**Task statement**
The stretch from the line with "There’s a lot" through the line with "few, gives client access" in the records below: write it out exactly, and nothing else.

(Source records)

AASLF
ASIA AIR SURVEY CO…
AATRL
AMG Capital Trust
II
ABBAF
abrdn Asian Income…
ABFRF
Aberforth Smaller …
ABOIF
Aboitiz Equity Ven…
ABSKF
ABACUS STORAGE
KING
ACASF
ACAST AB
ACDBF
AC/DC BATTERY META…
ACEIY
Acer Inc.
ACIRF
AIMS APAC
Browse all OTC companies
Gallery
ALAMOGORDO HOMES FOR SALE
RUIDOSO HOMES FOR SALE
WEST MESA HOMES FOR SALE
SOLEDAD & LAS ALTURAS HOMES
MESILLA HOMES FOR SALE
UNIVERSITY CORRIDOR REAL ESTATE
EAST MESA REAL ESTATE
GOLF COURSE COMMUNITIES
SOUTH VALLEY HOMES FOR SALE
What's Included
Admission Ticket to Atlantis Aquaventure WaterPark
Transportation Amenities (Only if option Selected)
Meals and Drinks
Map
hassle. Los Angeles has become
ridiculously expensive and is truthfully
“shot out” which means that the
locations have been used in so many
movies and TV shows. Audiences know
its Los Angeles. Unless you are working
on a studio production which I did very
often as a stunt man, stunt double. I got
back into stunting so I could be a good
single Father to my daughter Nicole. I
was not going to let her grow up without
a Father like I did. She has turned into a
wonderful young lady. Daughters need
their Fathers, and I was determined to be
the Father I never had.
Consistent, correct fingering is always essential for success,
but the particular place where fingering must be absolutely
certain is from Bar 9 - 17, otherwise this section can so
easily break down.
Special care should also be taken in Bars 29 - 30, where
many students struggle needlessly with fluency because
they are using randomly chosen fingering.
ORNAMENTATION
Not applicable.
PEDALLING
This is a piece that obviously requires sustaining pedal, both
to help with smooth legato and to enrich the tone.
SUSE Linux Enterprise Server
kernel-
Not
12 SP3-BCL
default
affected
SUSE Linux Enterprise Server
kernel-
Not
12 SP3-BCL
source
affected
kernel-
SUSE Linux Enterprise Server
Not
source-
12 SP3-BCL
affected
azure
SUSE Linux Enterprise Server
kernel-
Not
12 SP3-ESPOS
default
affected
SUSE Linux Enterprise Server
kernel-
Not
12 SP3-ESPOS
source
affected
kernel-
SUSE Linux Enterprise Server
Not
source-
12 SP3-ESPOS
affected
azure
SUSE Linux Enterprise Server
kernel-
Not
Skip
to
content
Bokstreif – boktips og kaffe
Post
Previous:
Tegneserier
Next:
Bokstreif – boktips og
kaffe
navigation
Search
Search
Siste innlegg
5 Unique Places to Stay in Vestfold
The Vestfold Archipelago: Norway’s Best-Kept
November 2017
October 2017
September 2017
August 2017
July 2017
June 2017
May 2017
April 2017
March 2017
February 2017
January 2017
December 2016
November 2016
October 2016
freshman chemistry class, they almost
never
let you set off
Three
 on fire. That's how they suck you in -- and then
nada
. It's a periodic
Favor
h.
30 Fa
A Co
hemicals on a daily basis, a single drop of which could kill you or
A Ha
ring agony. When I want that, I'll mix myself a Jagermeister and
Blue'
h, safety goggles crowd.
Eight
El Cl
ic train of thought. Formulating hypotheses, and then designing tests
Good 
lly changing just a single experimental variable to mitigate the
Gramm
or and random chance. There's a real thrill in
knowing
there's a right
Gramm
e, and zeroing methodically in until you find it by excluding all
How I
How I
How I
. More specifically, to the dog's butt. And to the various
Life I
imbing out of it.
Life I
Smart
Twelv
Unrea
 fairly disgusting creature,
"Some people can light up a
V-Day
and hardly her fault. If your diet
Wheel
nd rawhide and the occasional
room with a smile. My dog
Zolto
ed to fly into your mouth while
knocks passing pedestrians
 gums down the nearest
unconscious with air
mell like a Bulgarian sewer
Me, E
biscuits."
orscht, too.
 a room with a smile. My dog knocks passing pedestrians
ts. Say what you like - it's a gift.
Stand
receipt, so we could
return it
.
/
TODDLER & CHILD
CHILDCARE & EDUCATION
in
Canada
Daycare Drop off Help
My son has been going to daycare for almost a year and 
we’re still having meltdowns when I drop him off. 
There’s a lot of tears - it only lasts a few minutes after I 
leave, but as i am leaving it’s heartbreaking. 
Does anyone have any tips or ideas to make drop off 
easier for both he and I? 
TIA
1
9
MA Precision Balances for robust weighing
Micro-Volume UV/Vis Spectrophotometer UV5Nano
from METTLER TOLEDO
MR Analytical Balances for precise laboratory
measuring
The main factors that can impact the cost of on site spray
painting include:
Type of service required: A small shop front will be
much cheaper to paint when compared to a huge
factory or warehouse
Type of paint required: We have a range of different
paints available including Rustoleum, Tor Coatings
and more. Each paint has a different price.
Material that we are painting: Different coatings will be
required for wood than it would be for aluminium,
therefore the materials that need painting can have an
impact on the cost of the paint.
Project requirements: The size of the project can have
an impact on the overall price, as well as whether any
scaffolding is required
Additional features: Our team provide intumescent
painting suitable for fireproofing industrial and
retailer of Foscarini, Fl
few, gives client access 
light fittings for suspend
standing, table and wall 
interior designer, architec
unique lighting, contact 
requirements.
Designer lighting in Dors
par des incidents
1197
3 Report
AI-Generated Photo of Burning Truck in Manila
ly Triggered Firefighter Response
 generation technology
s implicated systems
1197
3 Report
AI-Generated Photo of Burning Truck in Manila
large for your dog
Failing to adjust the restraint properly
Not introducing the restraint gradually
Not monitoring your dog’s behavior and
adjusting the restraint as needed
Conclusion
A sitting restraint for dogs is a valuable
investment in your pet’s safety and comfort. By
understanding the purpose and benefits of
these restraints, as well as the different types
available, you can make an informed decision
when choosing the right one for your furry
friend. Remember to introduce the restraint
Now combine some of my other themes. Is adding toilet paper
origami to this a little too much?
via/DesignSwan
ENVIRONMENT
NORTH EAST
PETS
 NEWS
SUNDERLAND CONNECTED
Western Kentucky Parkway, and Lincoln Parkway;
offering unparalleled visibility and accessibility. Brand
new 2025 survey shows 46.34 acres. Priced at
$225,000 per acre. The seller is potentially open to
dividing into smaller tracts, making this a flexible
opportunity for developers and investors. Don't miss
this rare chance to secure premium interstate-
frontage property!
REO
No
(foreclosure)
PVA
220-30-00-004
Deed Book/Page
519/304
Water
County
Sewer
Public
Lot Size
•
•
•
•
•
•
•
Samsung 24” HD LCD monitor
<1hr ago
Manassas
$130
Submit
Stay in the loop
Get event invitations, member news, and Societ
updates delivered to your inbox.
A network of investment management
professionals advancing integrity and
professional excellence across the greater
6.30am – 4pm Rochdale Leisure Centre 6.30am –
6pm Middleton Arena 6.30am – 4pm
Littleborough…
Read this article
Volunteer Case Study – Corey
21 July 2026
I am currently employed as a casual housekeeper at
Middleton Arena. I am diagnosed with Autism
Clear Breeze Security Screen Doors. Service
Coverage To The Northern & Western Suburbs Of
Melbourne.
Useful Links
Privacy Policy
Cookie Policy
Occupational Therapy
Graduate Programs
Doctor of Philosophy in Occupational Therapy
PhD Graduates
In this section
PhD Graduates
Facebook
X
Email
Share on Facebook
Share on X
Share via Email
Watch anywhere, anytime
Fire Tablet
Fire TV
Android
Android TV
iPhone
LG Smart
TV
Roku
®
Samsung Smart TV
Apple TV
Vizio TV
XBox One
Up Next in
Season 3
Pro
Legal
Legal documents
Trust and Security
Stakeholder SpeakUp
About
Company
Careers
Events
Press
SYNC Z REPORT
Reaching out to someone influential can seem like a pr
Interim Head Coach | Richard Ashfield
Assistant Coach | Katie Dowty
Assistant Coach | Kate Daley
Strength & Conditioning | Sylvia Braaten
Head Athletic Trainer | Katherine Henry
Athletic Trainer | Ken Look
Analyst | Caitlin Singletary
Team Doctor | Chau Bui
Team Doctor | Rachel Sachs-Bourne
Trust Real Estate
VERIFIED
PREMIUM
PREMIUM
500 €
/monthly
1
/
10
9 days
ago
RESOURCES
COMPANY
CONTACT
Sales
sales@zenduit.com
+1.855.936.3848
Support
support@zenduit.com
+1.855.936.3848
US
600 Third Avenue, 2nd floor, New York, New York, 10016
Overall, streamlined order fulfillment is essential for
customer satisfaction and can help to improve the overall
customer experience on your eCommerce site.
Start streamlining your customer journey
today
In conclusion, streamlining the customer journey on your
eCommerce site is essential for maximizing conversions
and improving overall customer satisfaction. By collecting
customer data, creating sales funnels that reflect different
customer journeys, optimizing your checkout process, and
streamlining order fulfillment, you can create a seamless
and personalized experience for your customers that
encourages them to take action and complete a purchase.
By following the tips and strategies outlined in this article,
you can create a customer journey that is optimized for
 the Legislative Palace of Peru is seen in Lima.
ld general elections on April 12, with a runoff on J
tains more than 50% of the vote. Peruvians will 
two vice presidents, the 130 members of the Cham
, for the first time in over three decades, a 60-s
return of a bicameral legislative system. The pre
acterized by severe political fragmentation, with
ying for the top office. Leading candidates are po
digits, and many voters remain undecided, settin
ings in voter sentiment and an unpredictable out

**Exercise answer**
There’s a lot of tears - it only lasts a few minutes after I 
leave, but as i am leaving it’s heartbreaking. 
Does anyone have any tips or ideas to make drop off 
easier for both he and I? 
TIA
1
9
MA Precision Balances for robust weighing
Micro-Volume UV/Vis Spectrophotometer UV5Nano
from METTLER TOLEDO
MR Analytical Balances for precise laboratory
measuring
The main factors that can impact the cost of on site spray
painting include:
Type of service required: A small shop front will be
much cheaper to paint when compared to a huge
factory or warehouse
Type of paint required: We have a range of different
paints available including Rustoleum, Tor Coatings
and more. Each paint has a different price.
Material that we are painting: Different coatings will be
required for wood than it would be for aluminium,
therefore the materials that need painting can have an
impact on the cost of the paint.
Project requirements: The size of the project can have
an impact on the overall price, as well as whether any
scaffolding is required
Additional features: Our team provide intumescent
painting suitable for fireproofing industrial and
retailer of Foscarini, Fl
few, gives client access 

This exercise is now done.